Friday, June 01, 2007

Oblique strategies







impossible songs



impossible songs


Thursday.

Spent the evening at OOTB, some decent performances and a few quite unique acts and approaches. How about 15minutes of open mike tabla drum playing (in the Hindu style) or a guitarist who also plays bells with his feet or a Canadian visitor who proudly told us what tuning he was using for every song and which string was which? Got home in a zombie state at about 00.30, drank a yogurt and promptly fell asleep, deeply. This was in itself quite fortunate as I missed the cat bringing at mouse into the room in the wee small hours, an unwelcome but well meant present for Ali once again.


Friday

The first day of June and rain and sun were the order of the day. As I was home all day I decided to mess around with guitars and the PA and worked a few things out and practised a set for the Ferry Fringe next weekend. The dining room is a complete mess as a result. One thing I’ve realised is that you can never have enough leads and you never ever have the correct combination of jacks and adaptors that you want (unless you are in Martin’s studio in Germany).

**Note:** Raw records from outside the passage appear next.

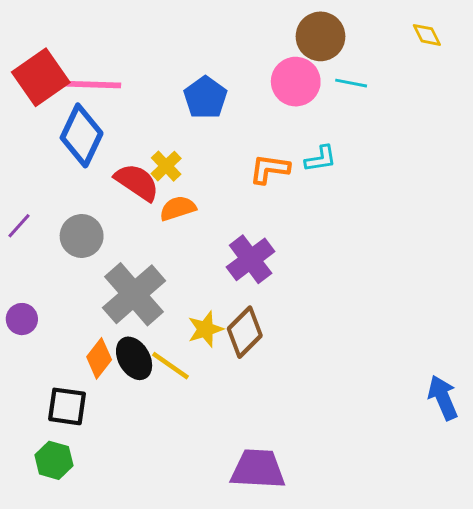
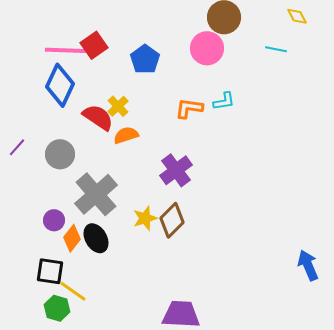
red square: (41, 77) -> (94, 45), moved, size x0.7
cyan line: (351, 83) -> (276, 49), moved
purple circle: (22, 319) -> (54, 220), moved
yellow line: (170, 366) -> (73, 291), moved
green hexagon: (54, 460) -> (57, 308), moved

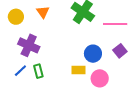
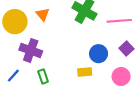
yellow circle: (16, 17) -> (15, 22), size x1.5
blue line: (20, 71) -> (13, 76), moved
pink circle: (100, 78) -> (121, 77), moved

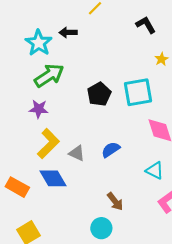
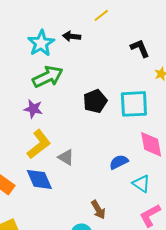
black L-shape: (146, 25) -> (140, 48), moved
blue semicircle: (111, 150) -> (119, 162), moved

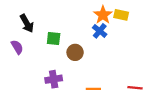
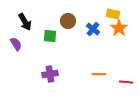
orange star: (103, 15) -> (119, 28), moved
brown circle: (75, 52) -> (68, 21), moved
orange line: (93, 89) -> (99, 74), moved

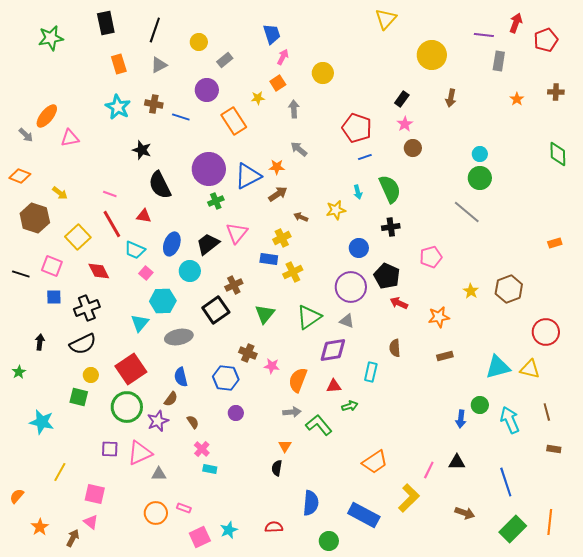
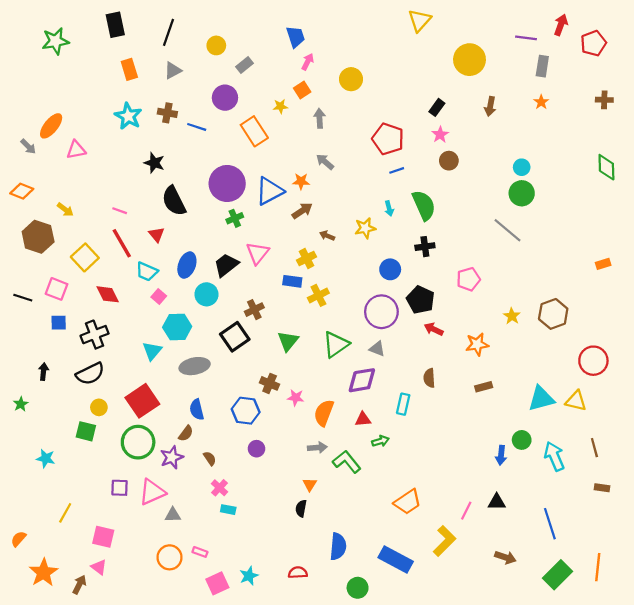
orange star: (517, 99) -> (541, 102), moved
red triangle: (144, 216) -> (157, 235), turned 42
cyan star: (42, 422) -> (46, 458), size x0.7
orange star: (40, 527) -> (43, 573), size x1.5

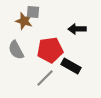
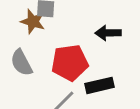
black rectangle: (71, 66) -> (100, 85), turned -42

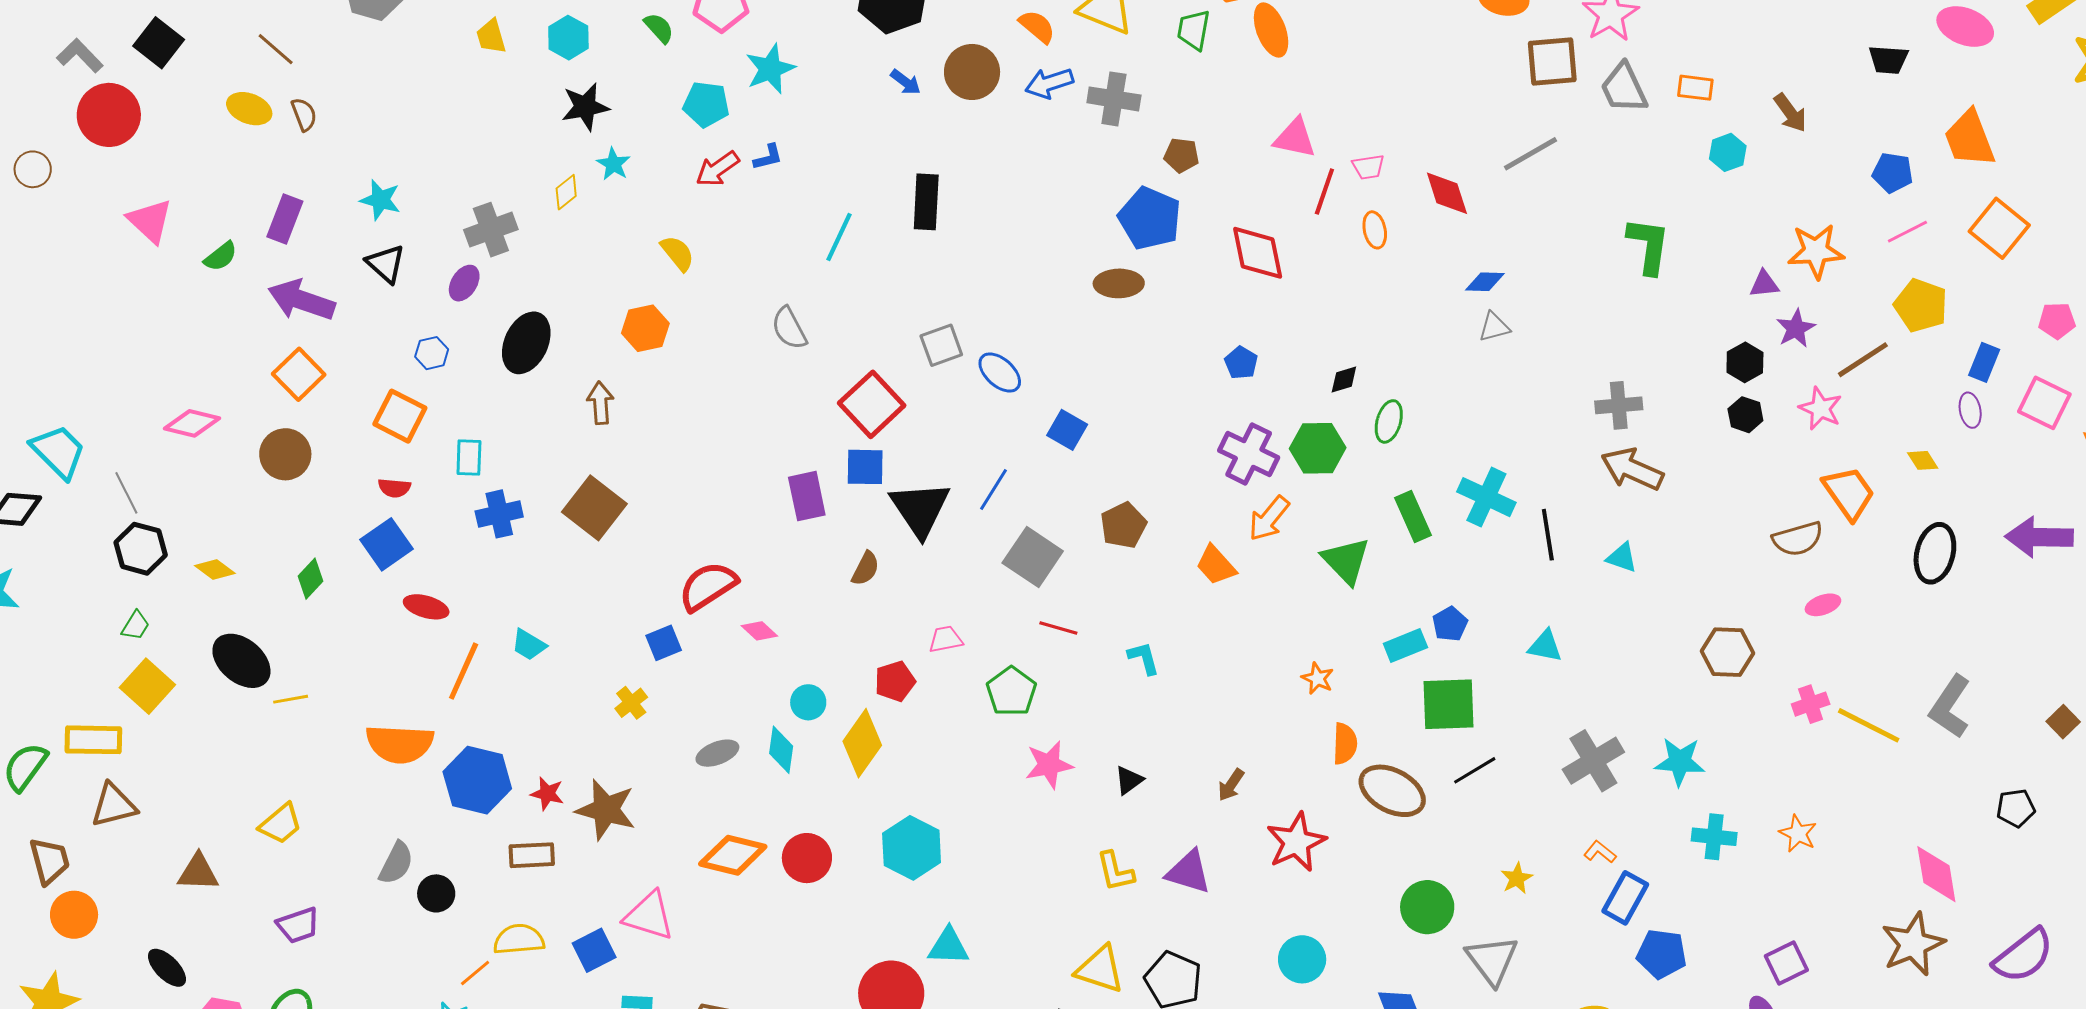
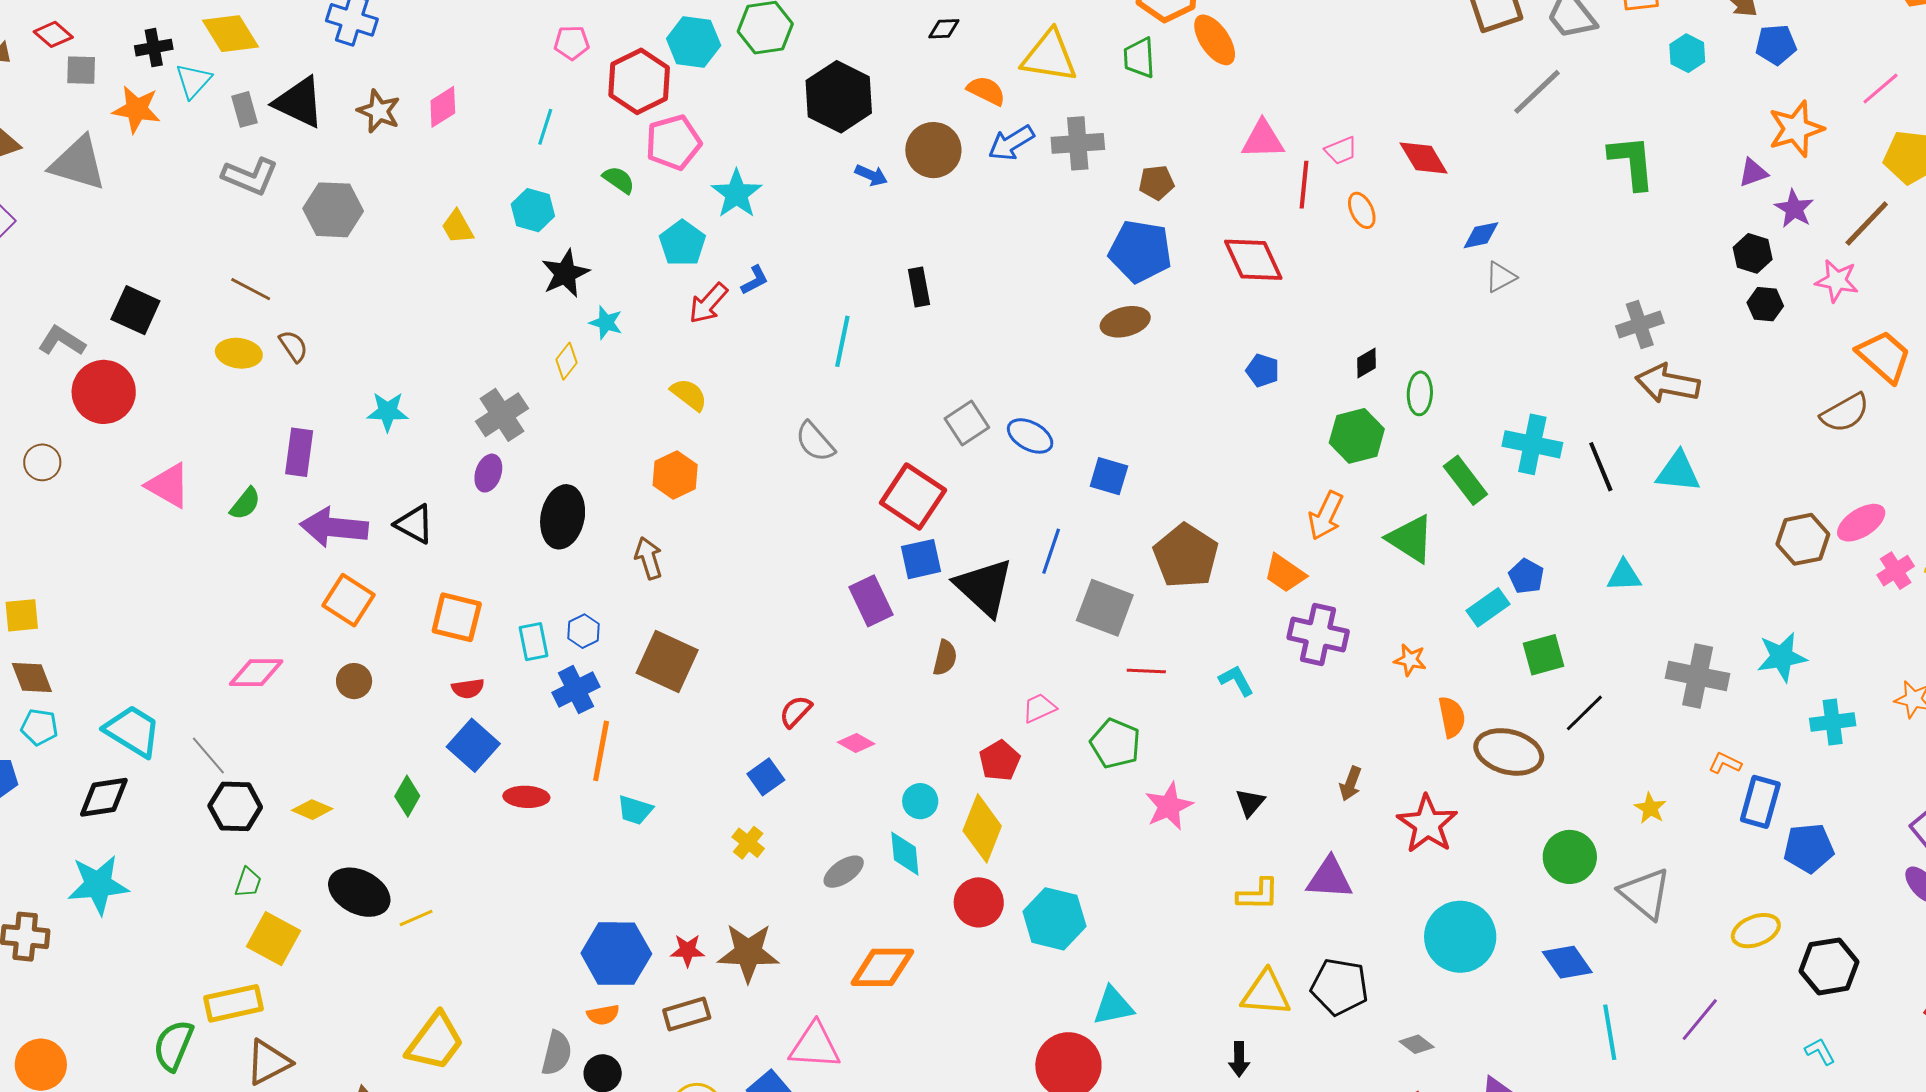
cyan pentagon: (706, 104) -> (682, 243), turned -30
gray line: (1531, 154) -> (1537, 92), moved
blue pentagon: (1893, 173) -> (1776, 45), moved
black rectangle: (926, 202) -> (919, 287), size x0.7
black triangle: (386, 264) -> (414, 524), moved
blue hexagon: (432, 353) -> (584, 631), moved
brown circle: (285, 454) -> (354, 681), size x0.7
purple cross: (1249, 454) -> (1318, 635), moved
brown pentagon: (1123, 525) -> (1186, 556), size x1.4
cyan triangle: (1622, 558) -> (1678, 472), size x1.4
red semicircle: (708, 586) -> (796, 711), size x0.6
pink ellipse: (1823, 605) -> (1861, 523), moved, size x1.4
orange line: (464, 671) -> (601, 751), moved
green square: (1449, 704) -> (1544, 655), size x0.7
orange semicircle: (400, 744) -> (603, 1015), moved, size x0.5
gray cross: (1593, 761) -> (1698, 676), turned -34
yellow trapezoid: (281, 824) -> (435, 1042), size x1.4
red circle: (807, 858) -> (979, 902), moved
yellow L-shape: (1115, 871) -> (1258, 894), turned -63
cyan circle: (1302, 959) -> (1460, 937), size x1.5

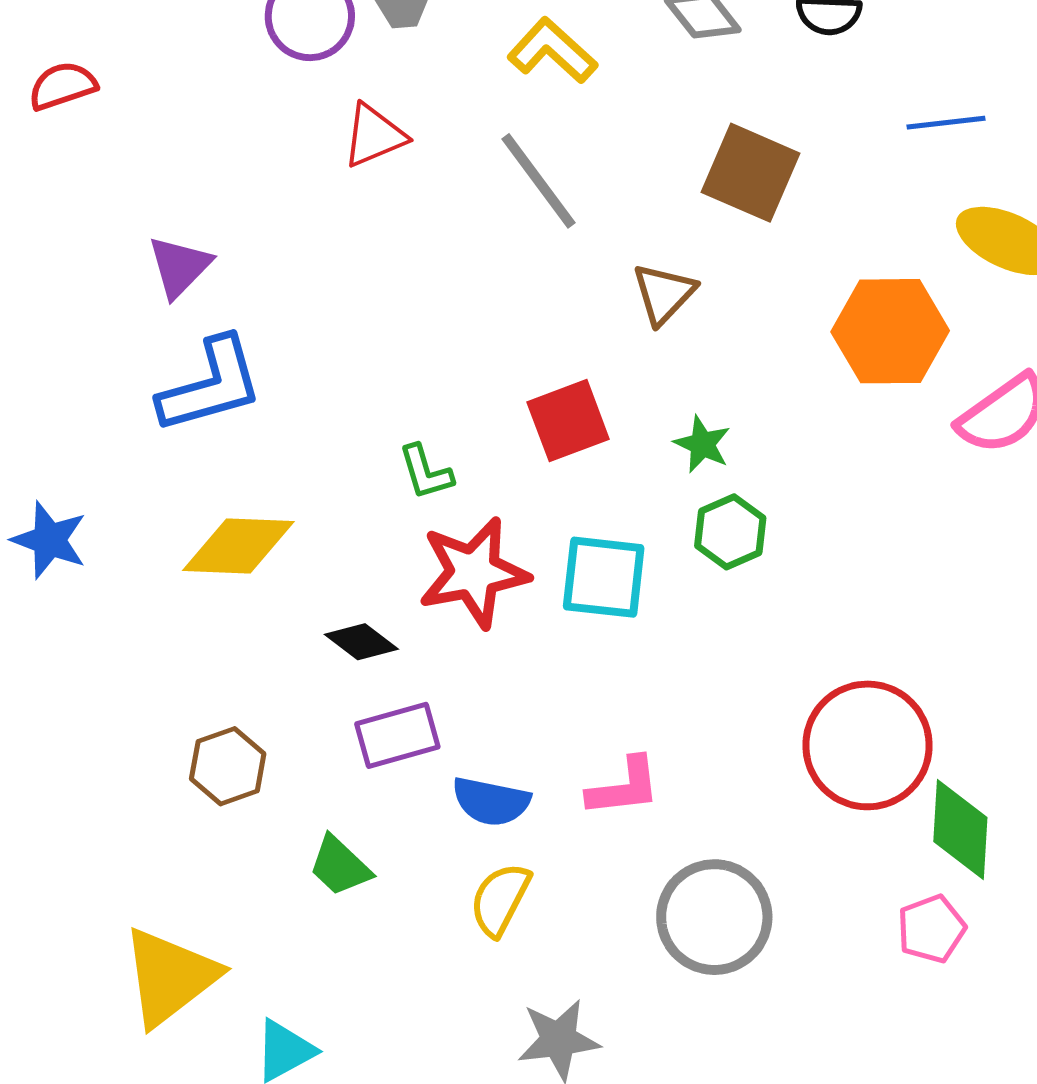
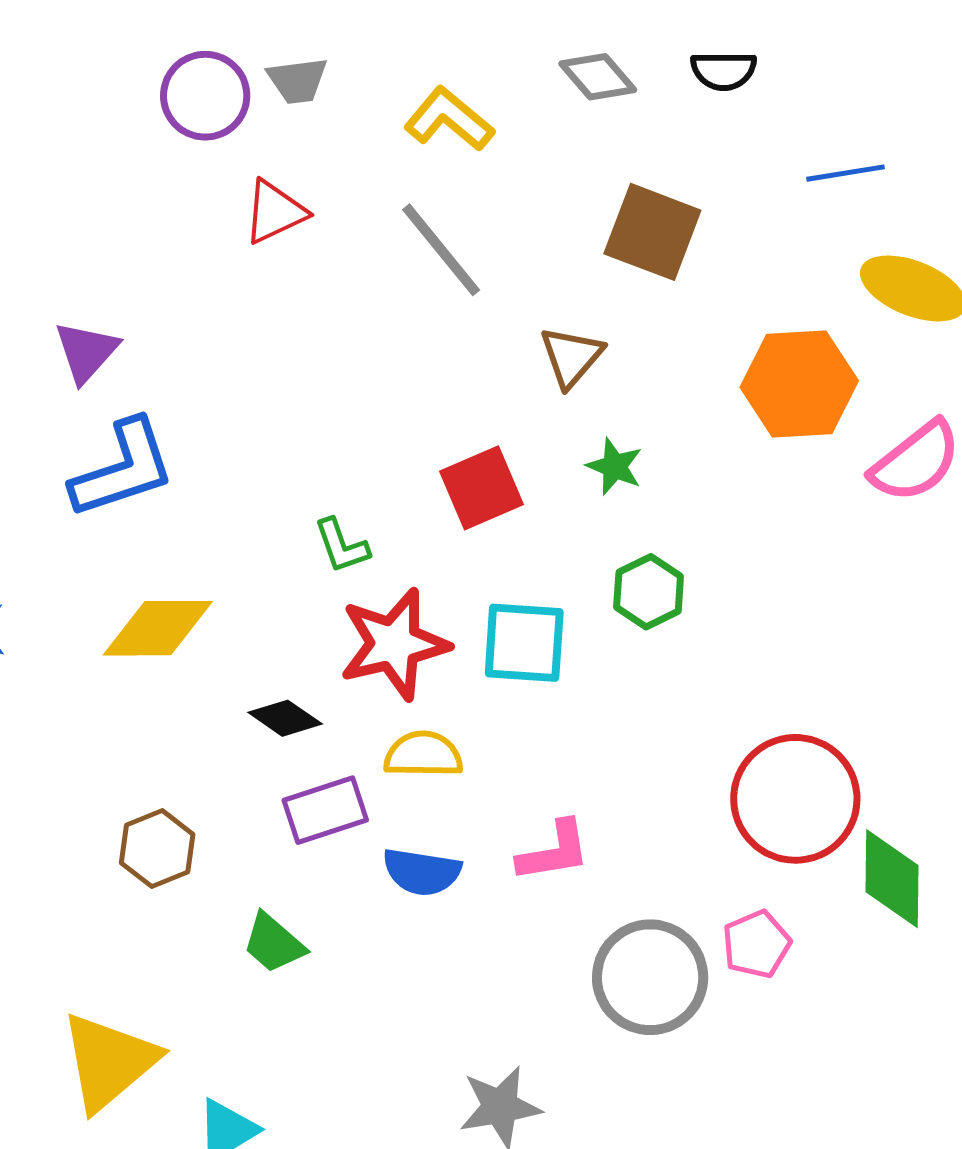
green star: (702, 444) -> (615, 466), moved
yellow semicircle: (500, 899) -> (423, 755), moved, turned 66
pink pentagon: (931, 929) -> (756, 944), moved

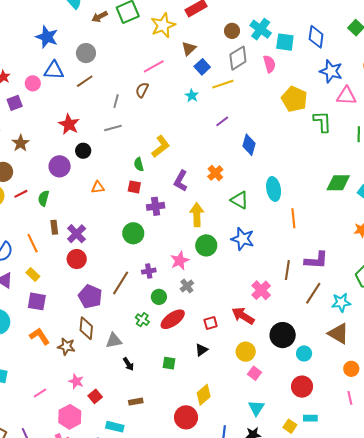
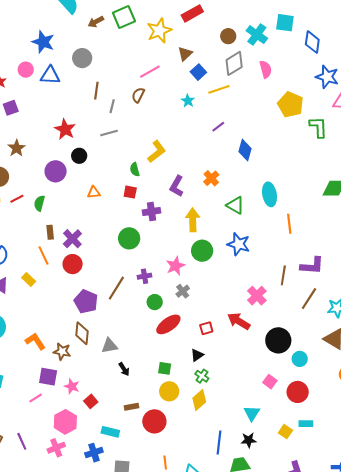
cyan square: (285, 42) -> (285, 23), moved
brown line: (85, 81) -> (96, 91), moved, turned -48
pink circle: (33, 83) -> (26, 70), moved
orange line: (33, 243) -> (43, 255), moved
purple square: (37, 301) -> (48, 377), moved
green cross: (142, 320) -> (202, 376), moved
yellow circle: (246, 352) -> (169, 391), moved
pink square: (254, 373) -> (270, 382), moved
red circle: (186, 417) -> (154, 421), moved

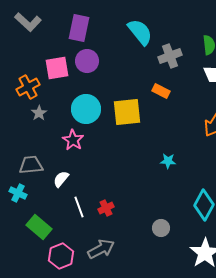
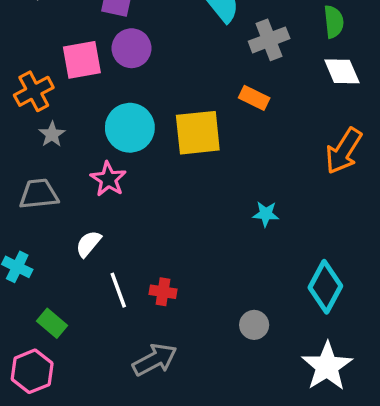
gray trapezoid: (31, 165) -> (39, 194), moved
red cross: (106, 208) -> (163, 292), turned 35
green rectangle: (39, 227) -> (52, 323), size x0.7
pink hexagon: (61, 256) -> (32, 371), moved

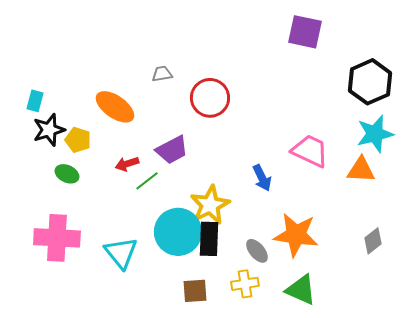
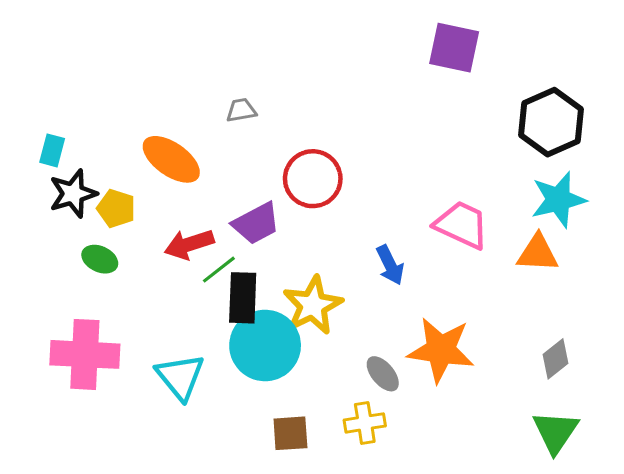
red circle: (210, 98) -> (313, 179), moved
red arrow: (127, 164) -> (189, 244), size x1.4
black rectangle: (209, 239) -> (243, 298), moved
green triangle: (301, 290) -> (555, 432), moved, turned 40

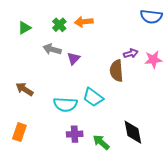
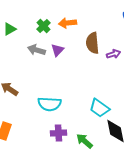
purple triangle: (74, 58) -> (58, 50), moved
brown semicircle: (116, 71) -> (92, 43), moved
cyan trapezoid: (93, 97) -> (100, 108), moved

Below are a few odd thoughts recorded for whatever reason...

Writer's block material

Watching a garden full of rain and trying to connect, internally, conceptually with whatever is going on. Trying to force myself to make a plan for outcomes undecided. Carried on this ridiculous pillow of winds that finds me ever eager to move and not wallow and still hold on to a directionless compass. Spinning magnificent plates that care little for the efforts of their spinner as they overcome their own dizziness in an imaginary universe. I gawk at the broken pieces but don’t share anybody’s guilt. These plates were never mine and I did my best for then, for a short time. In my pocket is a tube of ceramic glue, guaranteed to fix broken china. I fumble with the eager tube, I hear that song from T’pau playing somewhere in the distance and I close my eyes. Some time elapses and I’m in back in my own skin, the broken plates are in the bin, carefully wrapped in newspaper and a chicken casserole is doing nicely in the oven, thank you.

The long drive home

I packed a mental suitcase with all the odds and ends and belongings that clearly don’t belong. Some are tired, some are folded and fresh, some dirty and mixed up; all retain a degree of strained usefulness however. I shall open it up and inspect and layout the contents carefully during the long drive home. Then I realise that if I’m driving I shall be unable to open the case, doing two separate things at one time is not my forte, I don’t do multi tasking. Only one answer, heave the mental suitcase out of the car window whilst doing 80 in the fast lane (I could do 80 in the slow lane). Only drivers on my wave length will notice the debris and what’s another lost suitcase. I can claim it on travel insurance.

Mindmap

I drew a map of my mind. A few oblique strategies entered into me and sat quietly in no particular order at the back. I wished a list of “isms” upon myself, all the isms in the world, all the black, white and shining bright isms cascading upon me. I drew a series of lines between each one to see the connections and reveal the patterns. “Fairytale Management”, somebody said. “Or something quite like it”. Of course I understood but grinning only slightly and thinly, (to hide my lost crown) I withdrew and allowed the lines to travel on by themselves. When I woke up they had all gone, but a fine layer of golden dust remained upon the table top.